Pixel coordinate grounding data
□ □ □ □ □ □ □

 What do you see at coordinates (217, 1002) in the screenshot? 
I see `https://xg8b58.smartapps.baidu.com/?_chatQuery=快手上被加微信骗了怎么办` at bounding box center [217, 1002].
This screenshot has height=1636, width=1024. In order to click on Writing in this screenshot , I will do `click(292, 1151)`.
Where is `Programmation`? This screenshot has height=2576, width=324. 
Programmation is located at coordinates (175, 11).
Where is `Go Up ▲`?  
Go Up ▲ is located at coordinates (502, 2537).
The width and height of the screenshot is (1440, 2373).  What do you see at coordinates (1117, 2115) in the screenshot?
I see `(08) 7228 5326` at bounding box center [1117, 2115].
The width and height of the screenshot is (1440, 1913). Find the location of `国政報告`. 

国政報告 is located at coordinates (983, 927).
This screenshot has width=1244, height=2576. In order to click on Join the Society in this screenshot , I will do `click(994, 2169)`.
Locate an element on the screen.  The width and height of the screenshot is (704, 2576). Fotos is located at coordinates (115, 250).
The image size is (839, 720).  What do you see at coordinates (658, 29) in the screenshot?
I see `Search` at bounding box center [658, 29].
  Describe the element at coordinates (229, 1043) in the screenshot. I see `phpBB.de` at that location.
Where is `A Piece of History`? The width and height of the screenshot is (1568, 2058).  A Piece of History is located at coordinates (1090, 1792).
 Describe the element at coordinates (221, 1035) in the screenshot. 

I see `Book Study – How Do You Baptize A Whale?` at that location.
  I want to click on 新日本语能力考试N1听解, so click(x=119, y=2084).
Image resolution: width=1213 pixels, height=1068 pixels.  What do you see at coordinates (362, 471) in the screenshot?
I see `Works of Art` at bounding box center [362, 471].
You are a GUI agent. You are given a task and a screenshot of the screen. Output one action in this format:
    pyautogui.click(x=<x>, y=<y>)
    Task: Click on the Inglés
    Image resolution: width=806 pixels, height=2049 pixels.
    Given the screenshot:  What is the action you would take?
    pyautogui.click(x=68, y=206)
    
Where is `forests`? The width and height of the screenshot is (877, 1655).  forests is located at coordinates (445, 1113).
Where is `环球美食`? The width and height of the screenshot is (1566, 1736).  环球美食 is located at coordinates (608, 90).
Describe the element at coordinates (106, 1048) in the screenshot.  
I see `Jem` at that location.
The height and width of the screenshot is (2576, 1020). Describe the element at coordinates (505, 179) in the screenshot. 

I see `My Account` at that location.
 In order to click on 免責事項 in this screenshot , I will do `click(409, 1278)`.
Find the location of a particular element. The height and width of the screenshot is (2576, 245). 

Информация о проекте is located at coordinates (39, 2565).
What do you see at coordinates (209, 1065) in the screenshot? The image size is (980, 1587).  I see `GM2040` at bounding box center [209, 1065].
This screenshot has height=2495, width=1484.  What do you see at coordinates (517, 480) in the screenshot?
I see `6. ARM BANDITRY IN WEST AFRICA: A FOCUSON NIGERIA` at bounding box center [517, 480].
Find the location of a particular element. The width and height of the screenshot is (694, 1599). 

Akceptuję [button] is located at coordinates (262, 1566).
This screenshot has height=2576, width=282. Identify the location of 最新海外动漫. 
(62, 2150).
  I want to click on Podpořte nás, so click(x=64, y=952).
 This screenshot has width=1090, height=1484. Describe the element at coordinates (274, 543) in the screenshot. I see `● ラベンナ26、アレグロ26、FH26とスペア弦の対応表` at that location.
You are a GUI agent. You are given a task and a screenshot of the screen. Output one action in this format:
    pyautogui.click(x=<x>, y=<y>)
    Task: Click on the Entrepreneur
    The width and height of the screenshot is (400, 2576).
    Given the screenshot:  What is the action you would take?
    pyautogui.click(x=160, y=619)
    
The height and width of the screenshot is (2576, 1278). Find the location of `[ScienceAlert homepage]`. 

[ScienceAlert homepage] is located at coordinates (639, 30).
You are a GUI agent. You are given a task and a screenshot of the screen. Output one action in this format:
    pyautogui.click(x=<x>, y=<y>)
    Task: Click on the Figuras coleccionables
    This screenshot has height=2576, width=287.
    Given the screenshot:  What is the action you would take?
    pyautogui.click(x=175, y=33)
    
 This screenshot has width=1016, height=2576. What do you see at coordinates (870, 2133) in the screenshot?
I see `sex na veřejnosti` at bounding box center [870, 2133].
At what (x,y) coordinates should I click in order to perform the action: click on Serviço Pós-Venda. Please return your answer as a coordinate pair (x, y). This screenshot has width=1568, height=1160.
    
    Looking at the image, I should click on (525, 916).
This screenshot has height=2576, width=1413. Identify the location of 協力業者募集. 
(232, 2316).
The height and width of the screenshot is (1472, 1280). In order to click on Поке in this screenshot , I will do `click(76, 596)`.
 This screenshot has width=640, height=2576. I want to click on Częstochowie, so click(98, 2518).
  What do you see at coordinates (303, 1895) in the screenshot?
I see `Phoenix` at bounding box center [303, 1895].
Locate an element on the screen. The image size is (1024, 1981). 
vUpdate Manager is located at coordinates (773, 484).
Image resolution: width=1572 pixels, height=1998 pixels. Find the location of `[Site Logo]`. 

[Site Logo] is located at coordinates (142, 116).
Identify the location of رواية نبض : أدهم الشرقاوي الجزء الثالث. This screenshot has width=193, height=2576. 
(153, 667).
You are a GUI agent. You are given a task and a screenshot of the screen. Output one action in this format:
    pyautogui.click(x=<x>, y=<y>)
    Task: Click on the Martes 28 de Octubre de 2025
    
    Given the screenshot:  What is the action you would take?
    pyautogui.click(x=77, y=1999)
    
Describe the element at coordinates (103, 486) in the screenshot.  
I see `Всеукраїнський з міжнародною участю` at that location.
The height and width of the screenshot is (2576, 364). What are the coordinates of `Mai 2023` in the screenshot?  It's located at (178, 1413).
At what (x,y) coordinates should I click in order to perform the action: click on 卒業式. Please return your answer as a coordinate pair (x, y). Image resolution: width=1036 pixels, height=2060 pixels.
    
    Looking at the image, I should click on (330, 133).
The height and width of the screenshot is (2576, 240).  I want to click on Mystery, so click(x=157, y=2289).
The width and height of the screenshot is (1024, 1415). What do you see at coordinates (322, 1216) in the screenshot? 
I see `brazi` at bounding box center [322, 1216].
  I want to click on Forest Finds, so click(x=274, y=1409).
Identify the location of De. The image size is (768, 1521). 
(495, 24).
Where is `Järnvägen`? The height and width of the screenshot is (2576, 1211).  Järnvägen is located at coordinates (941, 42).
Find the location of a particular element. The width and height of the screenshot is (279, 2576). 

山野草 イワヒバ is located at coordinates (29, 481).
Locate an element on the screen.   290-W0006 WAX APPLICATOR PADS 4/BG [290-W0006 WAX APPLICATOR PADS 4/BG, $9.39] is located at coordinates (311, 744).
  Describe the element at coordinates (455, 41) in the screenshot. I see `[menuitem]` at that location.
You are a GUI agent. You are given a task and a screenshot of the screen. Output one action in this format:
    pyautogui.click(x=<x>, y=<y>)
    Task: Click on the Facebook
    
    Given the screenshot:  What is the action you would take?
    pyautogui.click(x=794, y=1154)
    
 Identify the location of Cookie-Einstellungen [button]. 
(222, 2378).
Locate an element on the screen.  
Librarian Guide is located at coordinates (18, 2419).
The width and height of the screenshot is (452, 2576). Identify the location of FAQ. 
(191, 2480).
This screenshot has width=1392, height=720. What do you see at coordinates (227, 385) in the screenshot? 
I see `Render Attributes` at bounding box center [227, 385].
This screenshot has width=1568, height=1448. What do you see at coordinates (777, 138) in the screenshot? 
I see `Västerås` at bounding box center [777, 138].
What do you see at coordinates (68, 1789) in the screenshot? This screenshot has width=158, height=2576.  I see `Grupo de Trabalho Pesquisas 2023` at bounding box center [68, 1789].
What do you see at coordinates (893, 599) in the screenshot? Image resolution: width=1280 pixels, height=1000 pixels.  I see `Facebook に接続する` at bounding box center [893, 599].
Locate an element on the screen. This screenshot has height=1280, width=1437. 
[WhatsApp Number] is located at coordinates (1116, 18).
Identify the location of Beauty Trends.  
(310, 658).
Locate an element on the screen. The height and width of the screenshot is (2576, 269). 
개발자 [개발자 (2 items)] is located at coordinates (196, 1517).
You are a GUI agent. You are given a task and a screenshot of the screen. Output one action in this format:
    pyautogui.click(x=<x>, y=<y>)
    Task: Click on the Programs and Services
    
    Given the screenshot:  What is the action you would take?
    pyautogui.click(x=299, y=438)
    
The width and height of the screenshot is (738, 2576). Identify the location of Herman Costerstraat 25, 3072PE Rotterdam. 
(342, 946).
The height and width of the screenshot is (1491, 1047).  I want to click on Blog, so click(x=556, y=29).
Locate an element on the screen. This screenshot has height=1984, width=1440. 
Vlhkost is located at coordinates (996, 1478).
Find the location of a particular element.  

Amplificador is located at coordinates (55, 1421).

□ □ □ □ □ □ □

Your task
Each line above from the one with "Task: Click on the Martes" up to and including the one with "The height and width of the screenshot is (2576, 240)." must be set down exactly, and no line outside that span may appear.

Exercise solution
    Task: Click on the Martes 28 de Octubre de 2025
    
    Given the screenshot:  What is the action you would take?
    pyautogui.click(x=77, y=1999)
    
Describe the element at coordinates (103, 486) in the screenshot.  
I see `Всеукраїнський з міжнародною участю` at that location.
The height and width of the screenshot is (2576, 364). What are the coordinates of `Mai 2023` in the screenshot?  It's located at (178, 1413).
At what (x,y) coordinates should I click in order to perform the action: click on 卒業式. Please return your answer as a coordinate pair (x, y). Image resolution: width=1036 pixels, height=2060 pixels.
    
    Looking at the image, I should click on (330, 133).
The height and width of the screenshot is (2576, 240).  I want to click on Mystery, so click(x=157, y=2289).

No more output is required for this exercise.